A Key Metaphor in My Work with BFRBs: The Stress Cup
Many of my clients enter therapy hating the fact that they pick and/or pull. They have usually been struggling with the unwanted behavior for months or years, and the resulting sores, bald spots, and shame can be excruciating. As a result, people often want me to help them to get rid of these behaviors immediately.
Many therapists do start treatment with a behavioral plan, with or without habit reversal therapy, addressing the symptom directly and working toward symptom reduction. Some behavioral techniques can be helpful at the start of treatment, especially finding fiddle toys that feel good to play with to help meet the sensory needs that underlie many BFRBs. However, I have found that trying to stop behaviors without exploring their causes and effects can lead to short-lived success at best.
To explain this dilemma to my clients, I like to use a metaphor. I ask them to visualize an imaginary cup, somewhere inside of the body, collecting stress that comes its way. Sometimes, when the cup is full stress, urges to pick or pull will be high and frequent.

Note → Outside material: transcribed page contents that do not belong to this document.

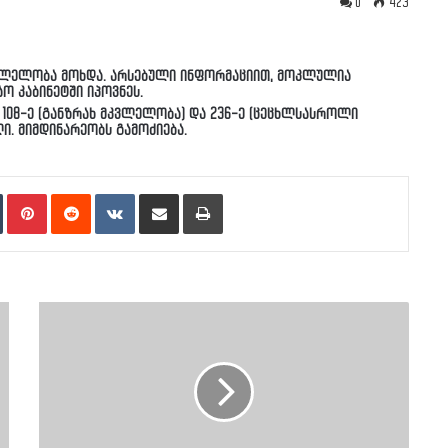
0
423
კვლელობა მოხდა. არსებული ინფორმაციით, მოკლულია
ო კაბინეტში იპოვნეს.
108-ე (განზრახ მკვლელობა) და 236-ე (ცეცხლსასროლი
ი. მიმდინარეობს გამოძიება.
n
Tumblr
Pinterest
Reddit
VKontakte
Share via Email
Print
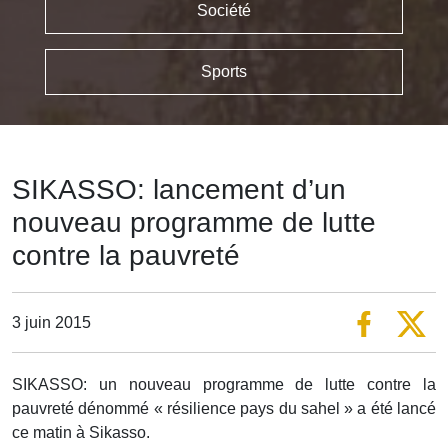
Société
Sports
SIKASSO: lancement d’un
nouveau programme de lutte
contre la pauvreté
3 juin 2015
SIKASSO: un nouveau programme de lutte contre la
pauvreté dénommé « résilience pays du sahel » a été lancé
ce matin à Sikasso.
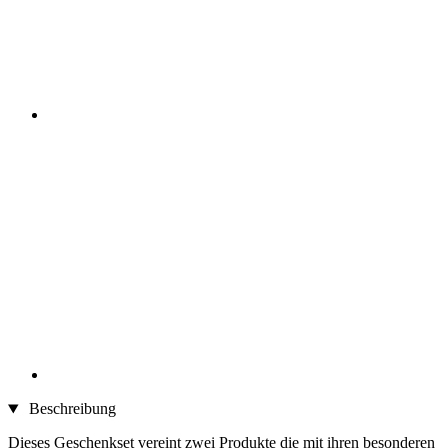
Beschreibung
Dieses Geschenkset vereint zwei Produkte die mit ihren besonderen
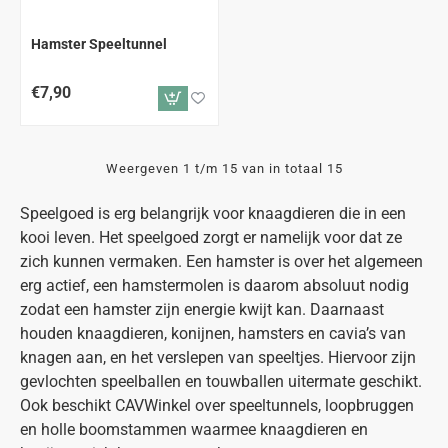
Hamster Speeltunnel
€7,90
Weergeven 1 t/m 15 van in totaal 15
Speelgoed is erg belangrijk voor knaagdieren die in een
kooi leven. Het speelgoed zorgt er namelijk voor dat ze
zich kunnen vermaken. Een hamster is over het algemeen
erg actief, een hamstermolen is daarom absoluut nodig
zodat een hamster zijn energie kwijt kan. Daarnaast
houden knaagdieren, konijnen, hamsters en cavia’s van
knagen aan, en het verslepen van speeltjes. Hiervoor zijn
gevlochten speelballen en touwballen uitermate geschikt.
Ook beschikt CAVWinkel over speeltunnels, loopbruggen
en holle boomstammen waarmee knaagdieren en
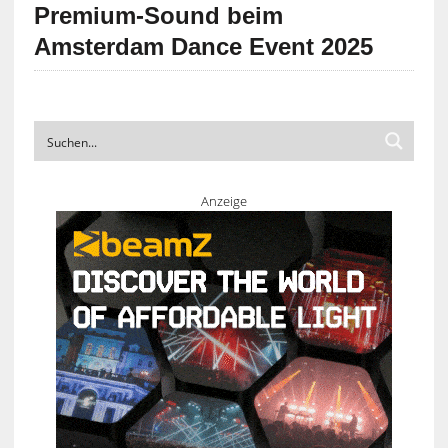
Premium-Sound beim
Amsterdam Dance Event 2025
Anzeige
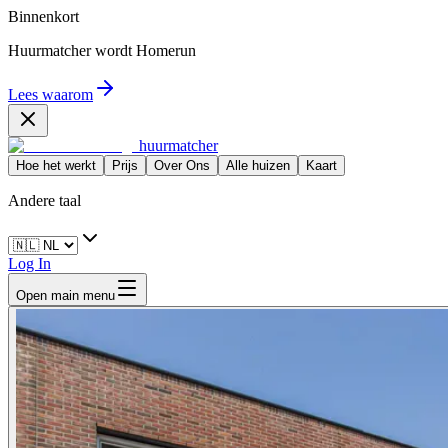
Binnenkort
Huurmatcher wordt
Homerun
Lees waarom
huurmatcher
Hoe het werkt
Prijs
Over Ons
Alle huizen
Kaart
Andere taal
Log In
Open main menu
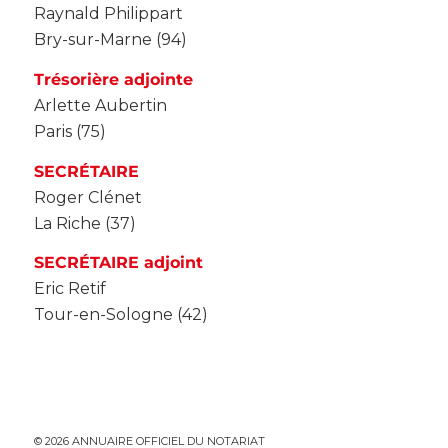
Raynald Philippart
Bry-sur-Marne (94)
Trésorière adjointe
Arlette Aubertin
Paris (75)
SECRÉTAIRE
Roger Clénet
La Riche (37)
SECRÉTAIRE adjoint
Eric Retif
Tour-en-Sologne (42)
© 2026 ANNUAIRE OFFICIEL DU NOTARIAT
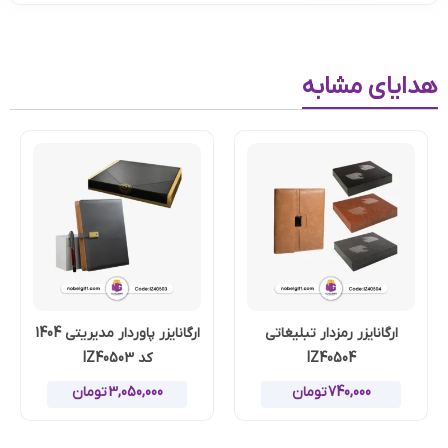
هدایای مشابه
ارگانایزر رمزدار تبلیغاتی
ارگانایزر پاوردار مدیریتی 1404
IZ40504
کد IZ40503
740,000
تومان
3,050,000
تومان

If we try to reduce our coping behaviors while the cup is full, we won't have much of a chance. If instead we work on relieving some of the stresses that fill up our internal cups, urges to pick or pull may become more manageable.
For example, let's say Jon is an eleven year old boy who comes to see me for pulling out his hair. One day, he opens our session by telling me how angry he is at himself for pulling out hair from a spot where he has been working really hard to let the hair grow back. After bringing some compassion into the mix re: how hard it is when so much work is lost in the space of a few minutes and how hard it is to resist when pulling urges are high, we can explore what physical and emotional stressors were filling up his cup. In the session, I can help Jon to calm himself down, as well as to express his hurt feelings from an incident at home or school. This emotional regulation strategy is enabled by our positive relationship, as I help him to build up his ability to calm himself down without turning to a self-attack.
The stress cup metaphor can open up new treatment landscapes. Instead of focusing on the despised behavior and trying to fight urges to pick and pull, together we can explore the physiological, emotional and situational stressors that fill my clients' cups. With this focus, we can develop a trusting relationship as we work to understand the ways picking or pulling has been useful in coping with the stresses in their lives. At the same time, I can assist in the development of self-compassion, one key to lasting change.